A common challenge encountered when working with high dimensional datasets is that of variable selection. All relevant confounders must be taken into account to allow for unbiased estimation of model parameters, while balancing with the need for parsimony and producing interpretable models. This task is known to be one of the most controversial and difficult tasks in epidemiological analysis.
Variable selection approaches can be categorized into three broad classes: filter-based methods, wrapper-based methods, and embedded methods. They differ in how the methods combine the selection step and the model inference. An appealing filter approach is the minimum redundancy maximum relevance (mRMRe) algorithm. The purpose of this heuristic approach is to select the most relevant variables from a set by penalising according to the amount of redundancy variables share with previously selected variables. In epidemiology, the most frequently used approaches to tackle variable selection based on modelling use goodness-of fit metrics. The paradigm is that important variables for modelling are variables that are causally connected and predictive power is a proxy for causal links. On the other hand, the mRMRe algorithm aims to measure the importance of variables based on a relevance penalized by redundancy measure which makes it appealing for epidemiological modelling.
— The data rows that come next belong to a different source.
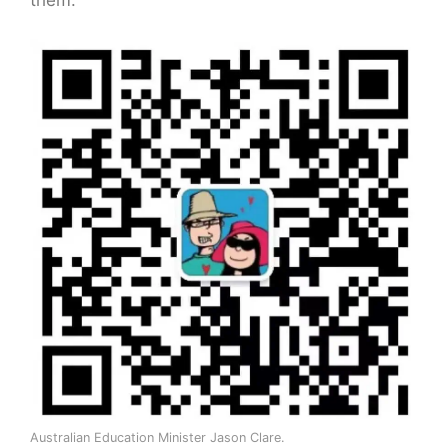
them.
Australian Education Minister Jason Clare.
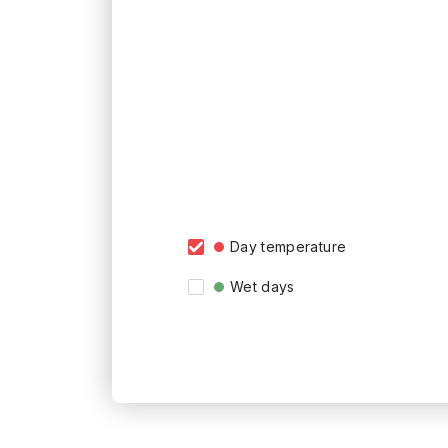
Day temperature
Wet days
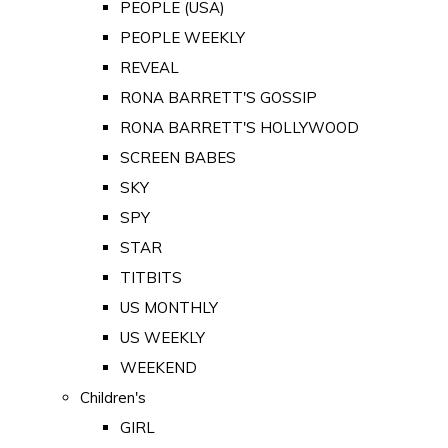
PEOPLE (USA)
PEOPLE WEEKLY
REVEAL
RONA BARRETT'S GOSSIP
RONA BARRETT'S HOLLYWOOD
SCREEN BABES
SKY
SPY
STAR
TITBITS
US MONTHLY
US WEEKLY
WEEKEND
Children's
GIRL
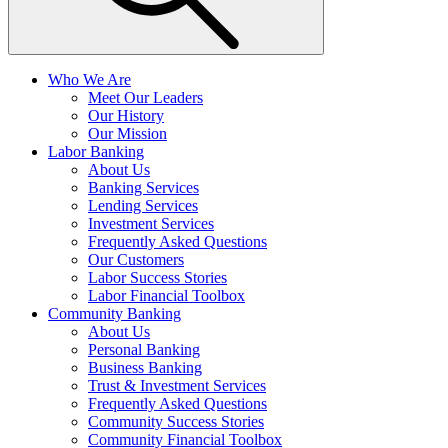
Who We Are
Meet Our Leaders
Our History
Our Mission
Labor Banking
About Us
Banking Services
Lending Services
Investment Services
Frequently Asked Questions
Our Customers
Labor Success Stories
Labor Financial Toolbox
Community Banking
About Us
Personal Banking
Business Banking
Trust & Investment Services
Frequently Asked Questions
Community Success Stories
Community Financial Toolbox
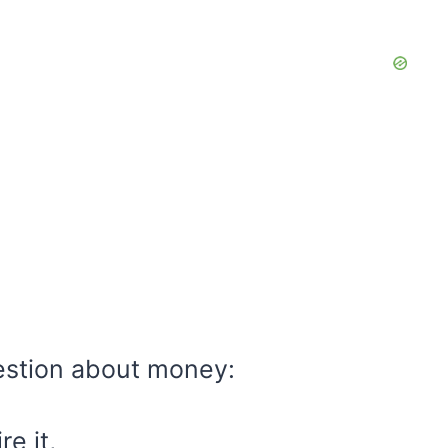
estion about money:
e it,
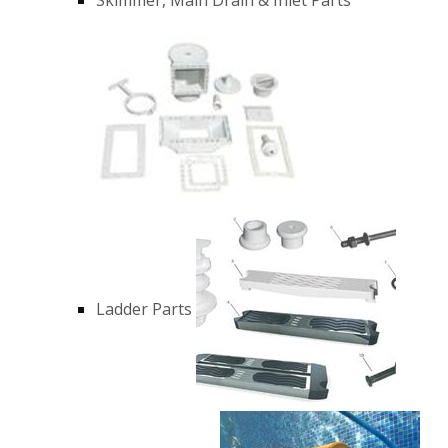
Ladder Parts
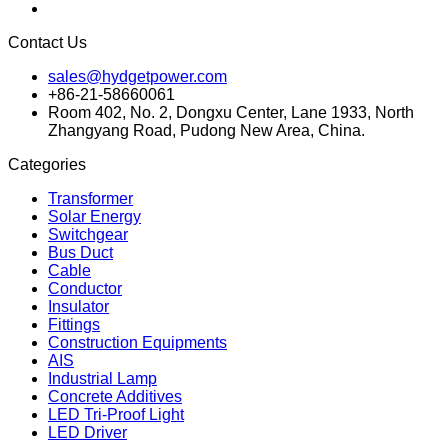
Contact Us
sales@hydgetpower.com
+86-21-58660061
Room 402, No. 2, Dongxu Center, Lane 1933, North
Zhangyang Road, Pudong New Area, China.
Categories
Transformer
Solar Energy
Switchgear
Bus Duct
Cable
Conductor
Insulator
Fittings
Construction Equipments
AIS
Industrial Lamp
Concrete Additives
LED Tri-Proof Light
LED Driver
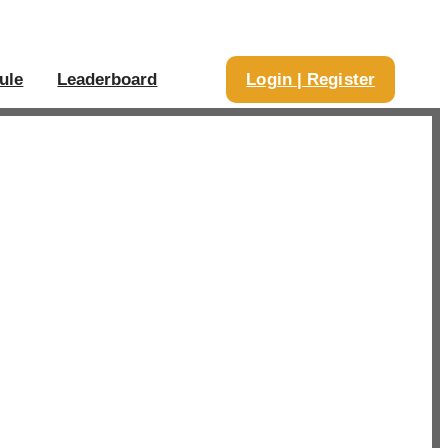
ule
Leaderboard
Login | Register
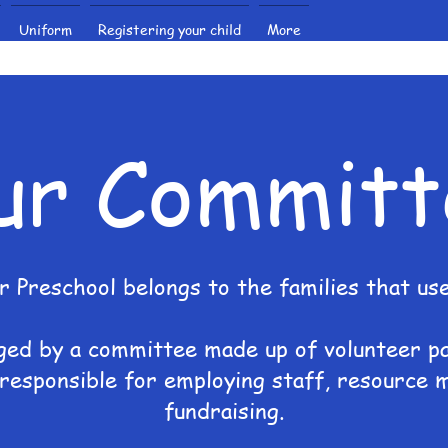
Uniform
Registering your child
More
ur Committ
r Preschool belongs to the families that use 
ged by a committee made up of volunteer p
responsible for employing staff, resource
fundraising.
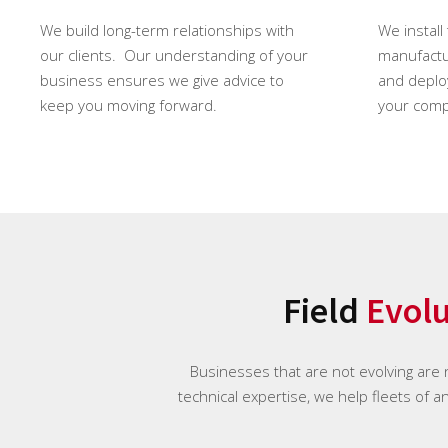
We build long-term relationships with
We install
our clients. Our understanding of your
manufactur
business ensures we give advice to
and deploy
keep you moving forward.
your comp
Field
Evol
Businesses that are not evolving are
technical expertise, we help fleets of a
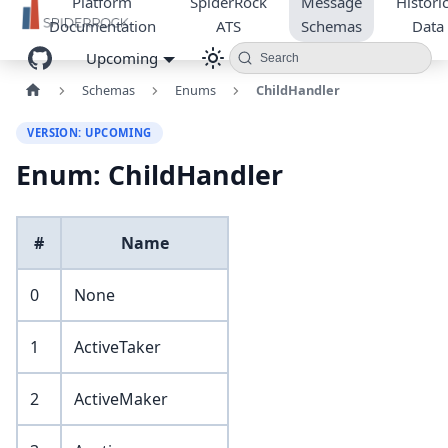
Platform
SpiderRock
Message
Historic
Documentation
ATS
Schemas
Data
Upcoming
Search
Schemas
Enums
ChildHandler
VERSION: UPCOMING
Enum: ChildHandler
#
Name
0
None
1
ActiveTaker
2
ActiveMaker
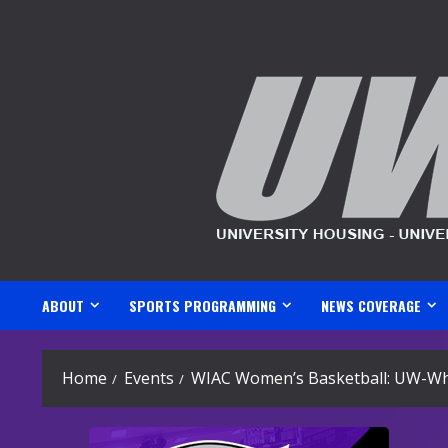
Skip
to
content
ABOUT
SPORTS PROGRAMMING
NEWS COVERAGE
Home
Events
WIAC Women’s Basketball: UW-Whit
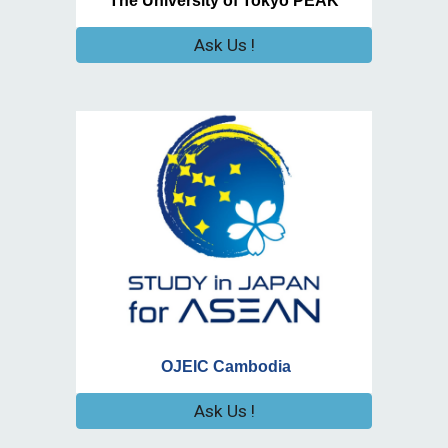
The University of Tokyo PEAK
Ask Us !
OJEIC Cambodia
Ask Us !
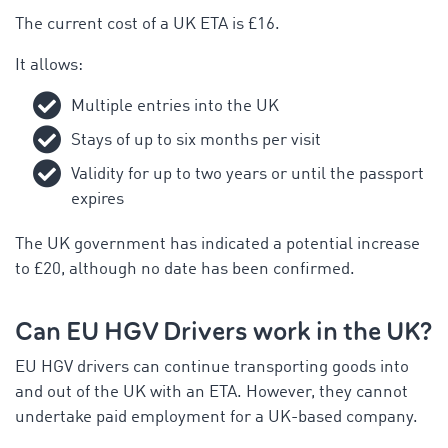
The current cost of a UK ETA is £16.
It allows:
Multiple entries into the UK
Stays of up to six months per visit
Validity for up to two years or until the passport
expires
The UK government has indicated a potential increase
to £20, although no date has been confirmed.
Can EU HGV Drivers work in the UK?
EU HGV drivers can continue transporting goods into
and out of the UK with an ETA. However, they cannot
undertake paid employment for a UK-based company.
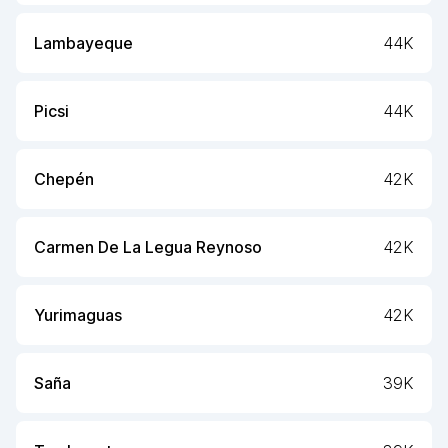
Lambayeque
44K
Picsi
44K
Chepén
42K
Carmen De La Legua Reynoso
42K
Yurimaguas
42K
Saña
39K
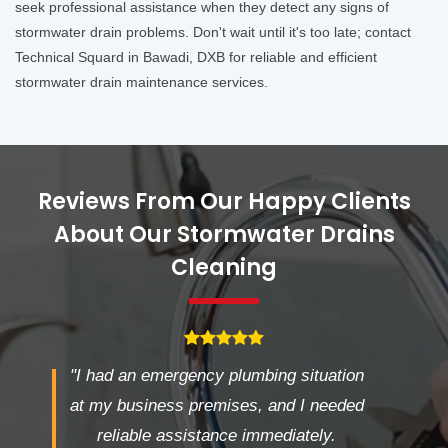
seek professional assistance when they detect any signs of
stormwater drain problems. Don't wait until it's too late; contact
Technical Squard in Bawadi, DXB for reliable and efficient
stormwater drain maintenance services.
Reviews From Our Happy Clients
About Our Stormwater Drains
Cleaning
"I had an emergency plumbing situation
at my business premises, and I needed
reliable assistance immediately.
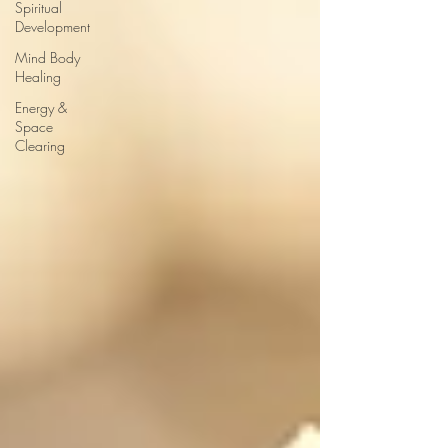
Spiritual
Development
Mind Body
Healing
Energy &
Space
Clearing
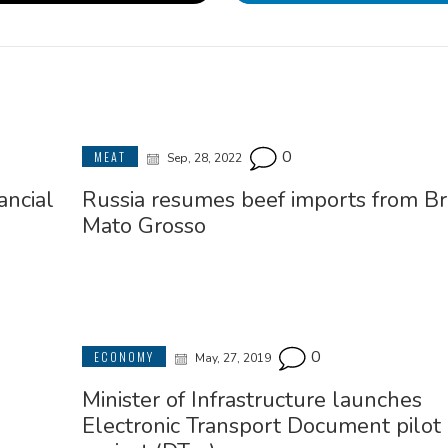
0
MEAT
Sep, 28, 2022
ancial
Russia resumes beef imports from Bra
Mato Grosso
0
ECONOMY
May, 27, 2019
Minister of Infrastructure launches
Electronic Transport Document pilot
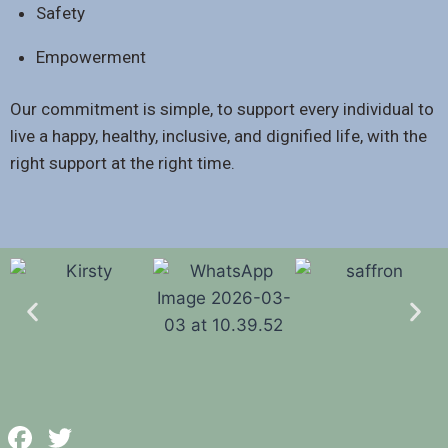
Safety
Empowerment
Our commitment is simple, to support every individual to
live a happy, healthy, inclusive, and dignified life, with the
right support at the right time.
Facebook
Twitter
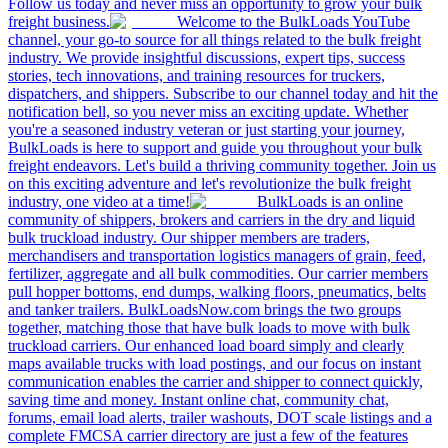
Follow us today and never miss an opportunity to grow your bulk
freight business.
Welcome to the BulkLoads YouTube
channel, your go-to source for all things related to the bulk freight
industry. We provide insightful discussions, expert tips, success
stories, tech innovations, and training resources for truckers,
dispatchers, and shippers. Subscribe to our channel today and hit the
notification bell, so you never miss an exciting update. Whether
you're a seasoned industry veteran or just starting your journey,
BulkLoads is here to support and guide you throughout your bulk
freight endeavors. Let's build a thriving community together. Join us
on this exciting adventure and let's revolutionize the bulk freight
industry, one video at a time!
BulkLoads is an online
community of shippers, brokers and carriers in the dry and liquid
bulk truckload industry. Our shipper members are traders,
merchandisers and transportation logistics managers of grain, feed,
fertilizer, aggregate and all bulk commodities. Our carrier members
pull hopper bottoms, end dumps, walking floors, pneumatics, belts
and tanker trailers. BulkLoadsNow.com brings the two groups
together, matching those that have bulk loads to move with bulk
truckload carriers. Our enhanced load board simply and clearly
maps available trucks with load postings, and our focus on instant
communication enables the carrier and shipper to connect quickly,
saving time and money. Instant online chat, community chat,
forums, email load alerts, trailer washouts, DOT scale listings and a
complete FMCSA carrier directory are just a few of the features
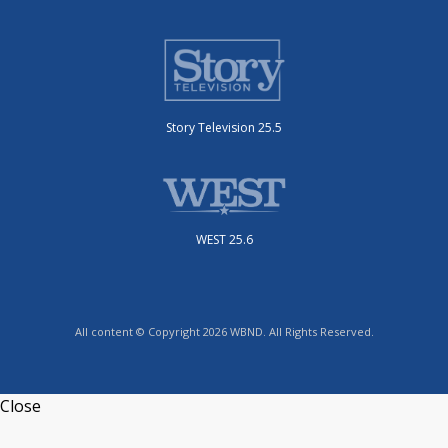
Story Television 25.5
WEST 25.6
All content © Copyright 2026 WBND. All Rights Reserved.
Close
varrank has a flexible implementation of the mRMRe algorithm which perform variable ranking based on mutual information. The package is particularly suitable for exploring multivariate datasets requiring a holistic analysis. The two main problems that can be addressed by this package are the selection of the most representative variables for modelling a collection of variables of interest, i.e., dimension reduction, and variable ranking with respect to a set of variables of interest.